Rewriting a script to work with a hosting provider

There are all kinds of ways and reasons to rewrite a script or package of scripts you wrote, would you do it for the hosting provider you selected? Would I be right in saying no? Wise thing to do. I spent $42 for a month of hosting with soyoustart.com, a subsidiary of ovh.com.

Caveat: The reason for using a library like dryscrape is I needed to render Javascript before scraping as the webpage needed an interpreter to render the html, which I could then scrape. Otherwise the argument to just make a simple bot with standard Python libraries is valid.

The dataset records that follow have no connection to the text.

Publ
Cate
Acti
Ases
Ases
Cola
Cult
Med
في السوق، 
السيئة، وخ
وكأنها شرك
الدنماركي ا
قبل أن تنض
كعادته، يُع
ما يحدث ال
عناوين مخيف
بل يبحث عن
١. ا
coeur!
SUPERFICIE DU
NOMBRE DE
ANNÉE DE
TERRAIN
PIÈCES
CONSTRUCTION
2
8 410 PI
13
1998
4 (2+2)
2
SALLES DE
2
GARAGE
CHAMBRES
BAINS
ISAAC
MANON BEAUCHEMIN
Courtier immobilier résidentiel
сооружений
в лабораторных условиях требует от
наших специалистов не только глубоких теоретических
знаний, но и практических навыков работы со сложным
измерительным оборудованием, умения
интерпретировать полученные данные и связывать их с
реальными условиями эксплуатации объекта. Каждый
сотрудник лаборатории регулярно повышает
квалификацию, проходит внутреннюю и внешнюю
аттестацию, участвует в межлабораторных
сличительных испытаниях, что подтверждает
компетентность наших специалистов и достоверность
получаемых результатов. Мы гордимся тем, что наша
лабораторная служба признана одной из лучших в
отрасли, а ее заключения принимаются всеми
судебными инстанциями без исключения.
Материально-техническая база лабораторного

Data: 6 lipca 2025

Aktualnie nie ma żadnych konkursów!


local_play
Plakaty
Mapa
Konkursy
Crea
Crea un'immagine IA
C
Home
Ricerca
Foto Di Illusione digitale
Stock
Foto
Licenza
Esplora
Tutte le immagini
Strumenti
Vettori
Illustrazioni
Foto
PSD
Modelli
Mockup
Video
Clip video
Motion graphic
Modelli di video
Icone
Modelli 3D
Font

I recently wrote a scraper script that utilized a python library called dryscrape. The script was ready to go, I had tested it locally, on a Raspberry Pi, and on a Digital Ocean instance.
I got a server with soyoustart because I wanted 2 TB of disk space as I was scraping a lot of digital media. Everything was easy enough with getting the environment up and running but upon trying to get dryscrape up I got:

g++: internal compiler error: Segmentation fault (program cc1plus)

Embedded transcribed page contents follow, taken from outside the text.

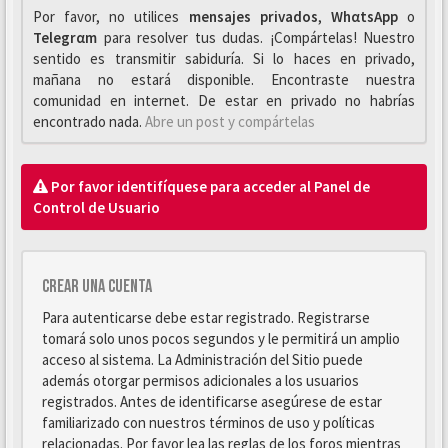
Por favor, no utilices
mensajes privados
,
WhαtsApp
o
Telegrαm
para resolver tus dudas. ¡Compártelas! Nuestro
sentido es transmitir sabiduría. Si lo haces en privado,
mañana no estará disponible. Encontraste nuestra
comunidad en internet. De estar en privado no habrías
encontrado nada.
Abre un post y compártelas
Por favor identifíquese para acceder al Panel de
Control de Usuario
Crear una cuenta
Para autenticarse debe estar registrado. Registrarse
tomará solo unos pocos segundos y le permitirá un amplio
acceso al sistema. La Administración del Sitio puede
además otorgar permisos adicionales a los usuarios
registrados. Antes de identificarse asegúrese de estar
familiarizado con nuestros términos de uso y políticas
relacionadas. Por favor lea las reglas de los foros mientras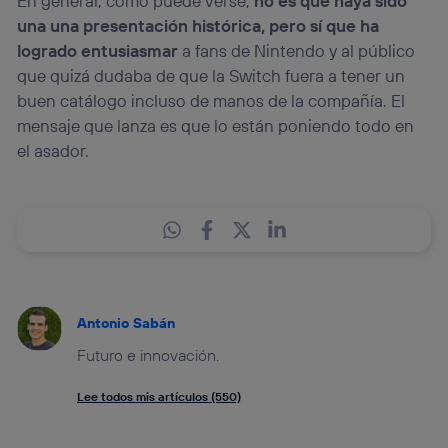
En general, como puede verse,
no es que haya sido
una una presentación histórica, pero sí que ha
logrado entusiasmar
a fans de Nintendo y al público
que quizá dudaba de que la Switch fuera a tener un
buen catálogo incluso de manos de la compañía. El
mensaje que lanza es que lo están poniendo todo en
el asador.
Antonio Sabán
Futuro e innovación.
Lee todos mis artículos (550)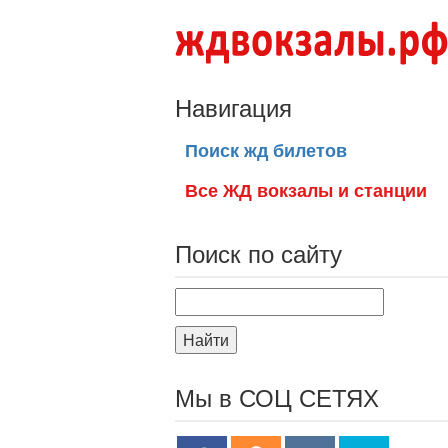
Навигация
Поиск жд билетов
Все ЖД вокзалы и станции
Поиск по сайту
Найти
Мы в СОЦ СЕТЯХ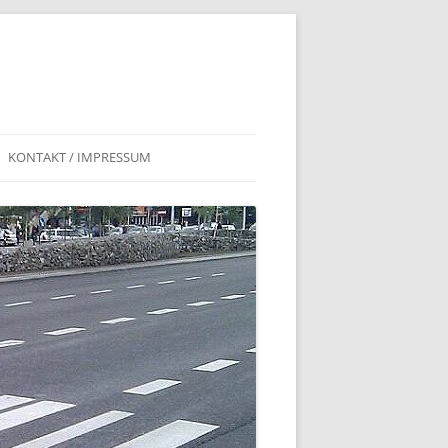
KONTAKT / IMPRESSUM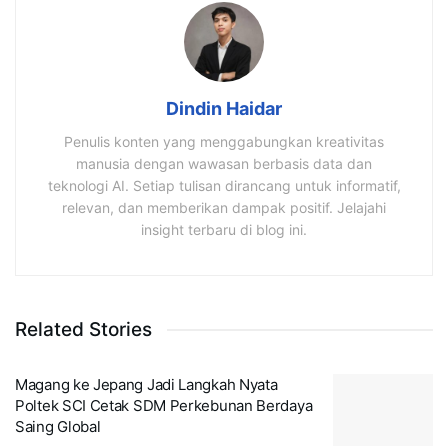
Dindin Haidar
Penulis konten yang menggabungkan kreativitas
manusia dengan wawasan berbasis data dan
teknologi AI. Setiap tulisan dirancang untuk informatif,
relevan, dan memberikan dampak positif. Jelajahi
insight terbaru di blog ini.
Related Stories
Magang ke Jepang Jadi Langkah Nyata
Poltek SCI Cetak SDM Perkebunan Berdaya
Saing Global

Please submit a full bug report,

with preprocessed source if appropriate.

See  for instructions.

Makefile.webkit_server:1006: recipe for target 'build/Version.o' failed

make[1]: *** [build/Version.o] Error 4

make[1]: Leaving directory '/tmp/pip-build-jI5qGh/webkit-server/src'

Makefile:38: recipe for target 'sub-src-webkit_server-pro-make_first-ordered' failed

make: *** [sub-src-webkit_server-pro-make_first-ordered] Error 2

error: [Errno 2] No such file or directory: 'src/webkit_server'

My solution, try different distros of linux, different versions of different distros, none of that worked. Next I tried every alternative to installing dry scrape that was offered, including brew (which normally runs on mac) to be used on linux. Again and again error after compile error, all the same thing. I tried different versions of gcc/gcc+, using different source.list to see if that would help. Argh!

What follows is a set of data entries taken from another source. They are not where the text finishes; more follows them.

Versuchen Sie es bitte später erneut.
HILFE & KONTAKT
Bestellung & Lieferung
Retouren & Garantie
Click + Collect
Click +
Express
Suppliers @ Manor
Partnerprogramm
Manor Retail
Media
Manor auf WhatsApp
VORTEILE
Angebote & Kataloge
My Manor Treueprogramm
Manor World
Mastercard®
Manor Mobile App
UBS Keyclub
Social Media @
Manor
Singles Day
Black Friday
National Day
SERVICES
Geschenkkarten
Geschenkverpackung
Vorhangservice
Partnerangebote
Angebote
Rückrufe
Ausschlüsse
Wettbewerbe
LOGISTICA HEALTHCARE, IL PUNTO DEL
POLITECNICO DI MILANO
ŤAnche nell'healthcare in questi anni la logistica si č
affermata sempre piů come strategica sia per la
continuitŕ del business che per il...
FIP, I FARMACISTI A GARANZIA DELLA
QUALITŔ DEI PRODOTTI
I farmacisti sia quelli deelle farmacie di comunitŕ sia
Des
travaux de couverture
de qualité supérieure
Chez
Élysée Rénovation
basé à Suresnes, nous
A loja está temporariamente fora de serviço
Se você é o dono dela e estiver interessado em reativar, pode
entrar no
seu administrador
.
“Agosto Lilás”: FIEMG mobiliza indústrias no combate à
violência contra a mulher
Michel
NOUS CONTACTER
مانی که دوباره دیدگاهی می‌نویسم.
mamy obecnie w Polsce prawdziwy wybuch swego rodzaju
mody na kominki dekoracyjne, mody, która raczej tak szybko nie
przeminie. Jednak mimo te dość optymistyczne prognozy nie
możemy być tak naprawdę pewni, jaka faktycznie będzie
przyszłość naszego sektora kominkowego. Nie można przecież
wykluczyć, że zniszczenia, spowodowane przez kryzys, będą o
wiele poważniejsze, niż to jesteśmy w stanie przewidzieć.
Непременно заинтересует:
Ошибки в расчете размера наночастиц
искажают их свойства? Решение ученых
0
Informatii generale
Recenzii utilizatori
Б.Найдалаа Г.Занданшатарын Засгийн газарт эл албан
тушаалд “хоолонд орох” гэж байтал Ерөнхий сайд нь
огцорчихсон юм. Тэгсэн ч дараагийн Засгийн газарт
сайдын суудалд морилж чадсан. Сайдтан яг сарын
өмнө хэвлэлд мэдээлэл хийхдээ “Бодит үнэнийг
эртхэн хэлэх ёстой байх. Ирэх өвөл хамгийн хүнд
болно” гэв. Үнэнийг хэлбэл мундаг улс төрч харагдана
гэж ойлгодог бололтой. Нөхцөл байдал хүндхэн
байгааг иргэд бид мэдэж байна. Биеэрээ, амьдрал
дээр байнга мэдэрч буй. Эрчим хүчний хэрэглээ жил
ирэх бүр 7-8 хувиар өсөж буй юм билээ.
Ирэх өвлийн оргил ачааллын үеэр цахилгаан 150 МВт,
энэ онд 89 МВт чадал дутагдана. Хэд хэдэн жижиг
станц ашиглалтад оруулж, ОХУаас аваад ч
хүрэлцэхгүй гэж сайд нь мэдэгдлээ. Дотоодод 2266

I next tried Selenium and faking FireFox Ice Weasel into thinking it was running a window, but still had issues.

Finally I decided to use an implantation of PhantomJS with Python, I ended up using a new Python environment, Anaconda. After running the installation script I found a way to get PhantomJS working with it. All I needed to do was rewrite some things to work with PhantomJS.
While proxy support is not as robust, everything has worked well.

Summary: I learned a lot of course (-: Never give up!
Actually these exercises, in my opinion are never a waste. I learned so much in the process of trying all the different alternatives. This is just a compile error that I think resorts back to OVH’s (soyoustart.com’s) implementation of the Operating System that they have you install on the server you order. This is a rare occurrence and overall I think OVH is hell of a bang for your buck in hosting.

Bots are useful, even in your personal life.

Bots are everywhere and they aren’t such a bad thing. Sure people write them to be spammy and clog up parts of the web. Webmasters tend to hate bots as spammers use them to invade their communities and wreck havoc at times.

Bots are great though, they are the backbone of companies like Google, they are what allow Google to update the information they have on websites around the web so they can then determine relevant information to feed to your browser when you do a search.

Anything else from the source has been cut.